LogisticRegression(random_state=42)

In [15]:
y_pred = LogReg_unweighted.predict(X_test)

In [16]:
print(f"Confusion Matrix: \n{confusion_matrix(y_test, y_pred)}")
print(f"Area Under Curve: {roc_auc_score(y_test, y_pred).round(2)}")

Confusion Matrix: 
[[71052    27]
 [   49    74]]
Area Under Curve: 0.8


In [17]:
Ratio_TP = 74/123*100
Ratio_TP

60.16260162601627

## Intuition ROC 
- intuition ROC: a **curve** of **combinations** of **FP-rate** (x-axis) and **TP-rate** (y-axis) for a set of predictions by a classifier **for different thresholds**
- note the **trade-off** between TP-rates and FP-rates (i.e. the **shape of the curve**)
- helpful for evaluating **one model** (binary classification) **under different thresholds**

## Intuition ROC AUC
- intuition **AUC**: the **score** resulting from **area** below ROC
- more precisely: probability, that the scores given by a classifier will rank a randomly chosen positive instance higher than a randomly chosen negative one
- helpful for evaluating **more than one model to each other** (binary classification)
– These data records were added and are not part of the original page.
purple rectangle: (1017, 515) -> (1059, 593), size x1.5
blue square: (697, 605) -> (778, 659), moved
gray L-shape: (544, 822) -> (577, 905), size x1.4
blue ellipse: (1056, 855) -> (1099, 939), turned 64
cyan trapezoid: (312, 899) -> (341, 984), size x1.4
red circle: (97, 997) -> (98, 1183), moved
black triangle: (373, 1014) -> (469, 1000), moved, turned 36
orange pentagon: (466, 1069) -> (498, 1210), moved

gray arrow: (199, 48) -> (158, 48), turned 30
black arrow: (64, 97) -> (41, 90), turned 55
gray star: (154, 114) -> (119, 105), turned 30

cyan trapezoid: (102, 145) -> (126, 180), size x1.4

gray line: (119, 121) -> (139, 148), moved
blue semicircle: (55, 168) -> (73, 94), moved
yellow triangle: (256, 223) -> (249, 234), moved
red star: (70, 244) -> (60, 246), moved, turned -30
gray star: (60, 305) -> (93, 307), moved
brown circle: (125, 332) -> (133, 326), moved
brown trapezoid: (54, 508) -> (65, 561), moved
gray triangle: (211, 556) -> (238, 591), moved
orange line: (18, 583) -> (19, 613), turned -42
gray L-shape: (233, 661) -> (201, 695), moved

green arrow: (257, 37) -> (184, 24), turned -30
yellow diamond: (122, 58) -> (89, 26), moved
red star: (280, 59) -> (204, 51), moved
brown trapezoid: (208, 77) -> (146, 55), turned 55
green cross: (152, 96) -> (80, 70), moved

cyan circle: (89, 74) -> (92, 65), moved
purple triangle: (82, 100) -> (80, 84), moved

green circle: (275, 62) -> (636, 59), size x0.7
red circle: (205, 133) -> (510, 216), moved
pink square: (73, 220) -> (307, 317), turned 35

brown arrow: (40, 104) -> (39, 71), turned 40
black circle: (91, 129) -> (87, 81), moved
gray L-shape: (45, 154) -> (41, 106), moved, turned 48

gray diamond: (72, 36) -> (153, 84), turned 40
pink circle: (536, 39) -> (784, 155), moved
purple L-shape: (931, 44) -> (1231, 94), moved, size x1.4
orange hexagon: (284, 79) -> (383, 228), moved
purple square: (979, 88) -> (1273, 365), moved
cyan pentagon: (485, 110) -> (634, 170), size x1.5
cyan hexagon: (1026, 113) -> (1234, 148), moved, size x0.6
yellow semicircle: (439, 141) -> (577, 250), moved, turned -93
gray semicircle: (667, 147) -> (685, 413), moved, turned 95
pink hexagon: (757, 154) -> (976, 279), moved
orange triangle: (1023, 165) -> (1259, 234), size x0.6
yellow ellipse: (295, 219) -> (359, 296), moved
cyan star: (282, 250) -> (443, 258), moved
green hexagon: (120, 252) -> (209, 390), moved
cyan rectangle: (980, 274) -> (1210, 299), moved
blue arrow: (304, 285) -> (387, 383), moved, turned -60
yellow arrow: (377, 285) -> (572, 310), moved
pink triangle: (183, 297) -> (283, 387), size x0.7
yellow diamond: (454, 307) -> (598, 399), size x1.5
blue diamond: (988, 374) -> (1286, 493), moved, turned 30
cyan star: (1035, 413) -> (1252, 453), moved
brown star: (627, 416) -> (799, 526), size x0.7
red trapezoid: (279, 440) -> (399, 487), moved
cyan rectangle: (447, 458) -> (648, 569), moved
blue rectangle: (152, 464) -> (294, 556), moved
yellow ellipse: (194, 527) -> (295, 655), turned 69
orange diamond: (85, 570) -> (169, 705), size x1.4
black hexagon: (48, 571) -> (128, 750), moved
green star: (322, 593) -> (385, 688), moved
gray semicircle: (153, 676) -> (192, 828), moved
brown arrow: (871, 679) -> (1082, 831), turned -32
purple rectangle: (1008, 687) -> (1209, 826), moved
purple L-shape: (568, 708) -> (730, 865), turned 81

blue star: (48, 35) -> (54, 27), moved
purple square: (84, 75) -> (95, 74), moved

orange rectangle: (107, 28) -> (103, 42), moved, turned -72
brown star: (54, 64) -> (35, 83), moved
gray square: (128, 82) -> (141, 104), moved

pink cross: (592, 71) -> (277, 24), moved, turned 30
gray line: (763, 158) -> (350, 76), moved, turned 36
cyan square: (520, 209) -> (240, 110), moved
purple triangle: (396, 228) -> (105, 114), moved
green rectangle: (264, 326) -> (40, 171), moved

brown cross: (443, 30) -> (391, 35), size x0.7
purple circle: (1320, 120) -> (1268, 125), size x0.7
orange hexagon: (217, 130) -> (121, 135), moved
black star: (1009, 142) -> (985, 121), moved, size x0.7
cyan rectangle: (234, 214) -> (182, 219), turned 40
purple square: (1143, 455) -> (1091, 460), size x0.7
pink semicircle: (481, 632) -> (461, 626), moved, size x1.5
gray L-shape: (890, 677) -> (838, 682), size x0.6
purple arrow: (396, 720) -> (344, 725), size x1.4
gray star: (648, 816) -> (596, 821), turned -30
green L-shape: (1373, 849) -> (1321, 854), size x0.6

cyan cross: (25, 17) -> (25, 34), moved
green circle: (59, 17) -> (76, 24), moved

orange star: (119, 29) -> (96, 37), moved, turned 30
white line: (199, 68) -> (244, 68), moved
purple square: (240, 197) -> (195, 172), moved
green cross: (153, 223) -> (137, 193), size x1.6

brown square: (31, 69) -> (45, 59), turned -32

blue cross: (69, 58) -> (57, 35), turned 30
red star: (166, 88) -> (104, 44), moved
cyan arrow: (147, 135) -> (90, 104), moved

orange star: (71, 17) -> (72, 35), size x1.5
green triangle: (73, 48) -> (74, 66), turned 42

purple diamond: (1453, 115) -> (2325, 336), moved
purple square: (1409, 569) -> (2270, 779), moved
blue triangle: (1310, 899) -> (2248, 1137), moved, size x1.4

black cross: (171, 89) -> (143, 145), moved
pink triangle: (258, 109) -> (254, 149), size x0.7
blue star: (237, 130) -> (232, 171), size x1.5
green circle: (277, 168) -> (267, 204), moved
## Enter the cost-sensitized LogReg classifier
- LogReg algo can be modified to be better suited for imbalanced classification by means of introducing weights:
    - the weighting can **penalize the model less** for **errors made on examples from the majority class** and penalize the model **more for errors made on examples from the minority class**.
    - a **larger weight** value results in a **larger error calculation**, and in turn, **more update** to the model **coefficients** (and vice versa)

$$ cost(ypred_{i}, y_{i}) = - (w_{0} * log(ypred_{i}) * y_{i} + w_{1} * log(1 - ypred_{i}) * (1 - y_{i}))$$ 

In [18]:
weights = {0:0.02, 1:0.98} # tuning weights... 

- **"not all misclassification errors should be treated as equals"**
- if classifier has missed the minority class => multiply penalty by 0.998
- if classifier has missed the majority class => multiply penalty by 0.002
- note that the set weights correspond to the **inversed class ratio**

In [19]:
LogReg_weighted = LogisticRegression(random_state=42, class_weight=weights) # note explicit spec of "weights" param!

In [20]:
LogReg_weighted.fit(X_train, y_train)

LogisticRegression(class_weight={0: 0.02, 1: 0.98}, random_state=42)

In [21]:
y_hat_weighted = LogReg_weighted.predict(X_test)

In [22]:
print(f"Confusion Matrix: \n{confusion_matrix(y_test, y_hat_weighted)}")
print(f"Area Under Curve: {roc_auc_score(y_test, y_hat_weighted).round(2)}")

Confusion Matrix: 
[[70644   435]
 [   27    96]]
Area Under Curve: 0.89


In [23]:
Ratio_TP = 96/123*100
Ratio_TP

78.04878048780488

In [24]:
weights = {0:1, 1:10} 

In [25]:
LogReg_weighted = LogisticRegression(random_state=42, class_weight=weights)

In [26]:
LogReg_weighted.fit(X_train, y_train)

LogisticRegression(class_weight={0: 1, 1: 10}, random_state=42)

In [27]:
y_hat_weighted = LogReg_weighted.predict(X_test)

In [28]:
print(f"Confusion Matrix: \n{confusion_matrix(y_test, y_hat_weighted)}")
print(f"Area Under Curve: {roc_auc_score(y_test, y_hat_weighted).round(2)}")

Confusion Matrix: 
[[70984    95]
 [   30    93]]
Area Under Curve: 0.88


In [29]:
Ratio_TP = 93/123*100
Ratio_TP

75.60975609756098

In [30]:
p = pd.DataFrame ({
    "Metric": ["AUC","Ratio_TP"],
    "Vanilla_LogReg": [0.80, 0.60],
    "Cost_Weighted_LogReg": [0.89, 0.78],
    "Cost_Weighted_OM_LogReg": [0.88, 0.76]
    })

In [31]:
p.set_index("Metric")

Unnamed: 0_level_0,Vanilla_LogReg,Cost_Weighted_LogReg,Cost_Weighted_OM_LogReg
Metric,Unnamed: 1_level_1,Unnamed: 2_level_1,Unnamed: 3_level_1
AUC,0.8,0.89,0.88
Ratio_TP,0.6,0.78,0.76


Clearly, cost-sensitive learning leads to better results (based on ROC AUC)!